I Am Finished With Manovich

I almost always finish the books that I begin, but Lev Manovich’s The Language of New Media has just become the latest exception.

I have written about this book in the past.  I mentioned it first in a post on database as narrative limit and then again more recently in a post on the nature of the digital object, and I have been forcing myself to read it, in fits and starts between other things, for something like a year now.  It was given to me by my friend Don Moore almost two years ago, and I made two or three ineffectual attempts to begin it before I really got started in the first place, so I feel that I have given it every opportunity to engage me.  If it has failed to do so, I can now put it aside without any damage to my conscience.
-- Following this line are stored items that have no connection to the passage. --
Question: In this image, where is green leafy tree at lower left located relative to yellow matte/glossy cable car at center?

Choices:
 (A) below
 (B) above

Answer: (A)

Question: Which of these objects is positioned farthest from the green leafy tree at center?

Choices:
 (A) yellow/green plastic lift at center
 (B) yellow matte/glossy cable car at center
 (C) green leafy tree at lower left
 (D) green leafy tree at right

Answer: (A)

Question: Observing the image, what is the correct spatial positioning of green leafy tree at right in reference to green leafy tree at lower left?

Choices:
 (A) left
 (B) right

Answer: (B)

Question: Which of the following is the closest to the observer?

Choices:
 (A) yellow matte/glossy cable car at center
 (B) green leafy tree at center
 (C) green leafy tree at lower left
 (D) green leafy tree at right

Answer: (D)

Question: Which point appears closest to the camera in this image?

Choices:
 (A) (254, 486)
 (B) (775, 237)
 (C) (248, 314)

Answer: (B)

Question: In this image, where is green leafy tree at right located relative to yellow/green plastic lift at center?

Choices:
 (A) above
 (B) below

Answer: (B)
My difficulty with the book has nothing to do with its argument.  Though I do often find myself disagreeing with Manovich, I generally enjoy reading a position that challenges my own, so long as it is thoughtful and well articulated, which Manovich’s generally is.  The trouble is that his writing is utterly lacking in style and rhetorical interest.  Manovich may be intelligent, and he may be insightful, and he may offer an interestingly aesthetic approach to the question of how to understand new media, but he is an awful writer, period.  His diction is painfully deliberate.  His sentence structure is monotonous.  His tone reminds me of nothing so much as the textual equivalent of any adult who happens to talk in a Peanuts cartoon.  Every time I begin to read him I am seized by the insurmountable urge to read something, anything, else.
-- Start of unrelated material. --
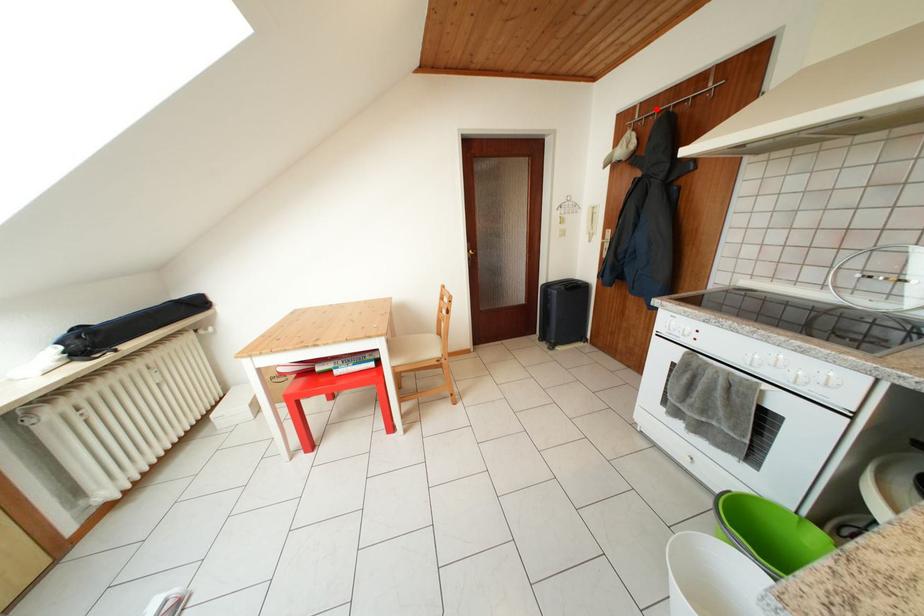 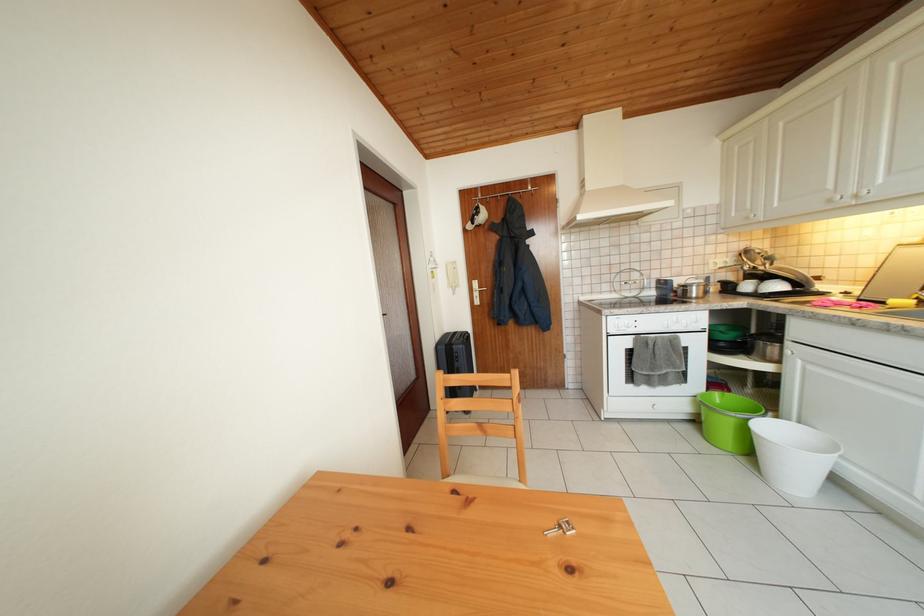 Question: I am providing you with two images of the same scene from different viewpoints. Given a red point in image1, look at the same physical point in image2. Is it:

Choices:
 (A) Closer to the viewpoint
 (B) Farther from the viewpoint

Answer: (A)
Perhaps the real problem, however, and I am willing to concede this in Manovich’s defense, is that I have been spoiled by the thinkers that I usually read.  To read Jacques Derrida, for example, or Emmanuel Levinas, or Jean-Luc Marion, or Roland Barthes, or Ivan Illich, to name only a few of my favourites, is to be immersed in a aesthetic experience as well as an intellectual one.  These writers attend as much to their language and to their style as they do  their content, the one reinforcing the other.  Perhaps it is only their virtuosity that has made Manovich so unendurable to me.  I will admit the possibility.  Even so, I am finished with Manovich.
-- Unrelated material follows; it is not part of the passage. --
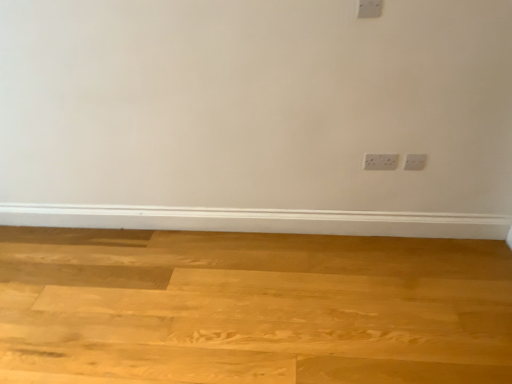 In order to face white plastic power plugs and sockets at right, should I rotate leftwards or rightwards?

Rotate right and turn 20.919 degrees.

Identify the location of white plastic power plugs and sockets at right. This screenshot has height=384, width=512. (415, 162).

From the picture: Measure the distance between white plastic power plugs and sockets at right and camera.

white plastic power plugs and sockets at right and camera are 1.96 meters apart from each other.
  1. With a name like Manovich, is his first writ in English though? Perhaps this is a translators inefficiency?

  2. Curtis,

    Manovich was born in Moscow, so English is not his first language, but he writes his own texts in English as far as I know, and there are many people (including some of those that I listed in the post above) who write in English as their second language and still manage to be interesting stylistically.